──────── STUDY MATERIAL ────────
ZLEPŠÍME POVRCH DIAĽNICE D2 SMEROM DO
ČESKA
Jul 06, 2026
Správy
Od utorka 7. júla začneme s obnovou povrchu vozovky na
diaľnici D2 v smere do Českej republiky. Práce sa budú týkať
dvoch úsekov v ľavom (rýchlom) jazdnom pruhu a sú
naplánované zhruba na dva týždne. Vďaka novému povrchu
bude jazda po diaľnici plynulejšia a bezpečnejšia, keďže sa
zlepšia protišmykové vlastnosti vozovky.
────────
──────── STUDY MATERIAL ────────
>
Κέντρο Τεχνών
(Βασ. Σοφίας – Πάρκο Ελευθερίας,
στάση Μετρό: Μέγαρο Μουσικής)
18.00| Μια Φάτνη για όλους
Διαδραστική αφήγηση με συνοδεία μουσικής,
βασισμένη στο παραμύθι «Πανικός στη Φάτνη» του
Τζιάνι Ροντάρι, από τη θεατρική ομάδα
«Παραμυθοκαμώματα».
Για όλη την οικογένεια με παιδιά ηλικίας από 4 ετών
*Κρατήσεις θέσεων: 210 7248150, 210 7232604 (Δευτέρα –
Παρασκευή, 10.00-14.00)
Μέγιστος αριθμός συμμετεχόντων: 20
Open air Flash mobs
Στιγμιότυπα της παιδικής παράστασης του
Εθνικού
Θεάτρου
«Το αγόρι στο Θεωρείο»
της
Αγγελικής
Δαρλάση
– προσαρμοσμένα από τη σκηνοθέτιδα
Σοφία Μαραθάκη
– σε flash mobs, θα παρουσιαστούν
────────
Of the entries above, transcribe exactly those lines that fall between the line containing "18.00| Μια Φάτνη για όλους" and the line containing "mobs, θα παρουσιαστούν", together with those two lines.

18.00| Μια Φάτνη για όλους
Διαδραστική αφήγηση με συνοδεία μουσικής,
βασισμένη στο παραμύθι «Πανικός στη Φάτνη» του
Τζιάνι Ροντάρι, από τη θεατρική ομάδα
«Παραμυθοκαμώματα».
Για όλη την οικογένεια με παιδιά ηλικίας από 4 ετών
*Κρατήσεις θέσεων: 210 7248150, 210 7232604 (Δευτέρα –
Παρασκευή, 10.00-14.00)
Μέγιστος αριθμός συμμετεχόντων: 20
Open air Flash mobs
Στιγμιότυπα της παιδικής παράστασης του
Εθνικού
Θεάτρου
«Το αγόρι στο Θεωρείο»
της
Αγγελικής
Δαρλάση
– προσαρμοσμένα από τη σκηνοθέτιδα
Σοφία Μαραθάκη
– σε flash mobs, θα παρουσιαστούν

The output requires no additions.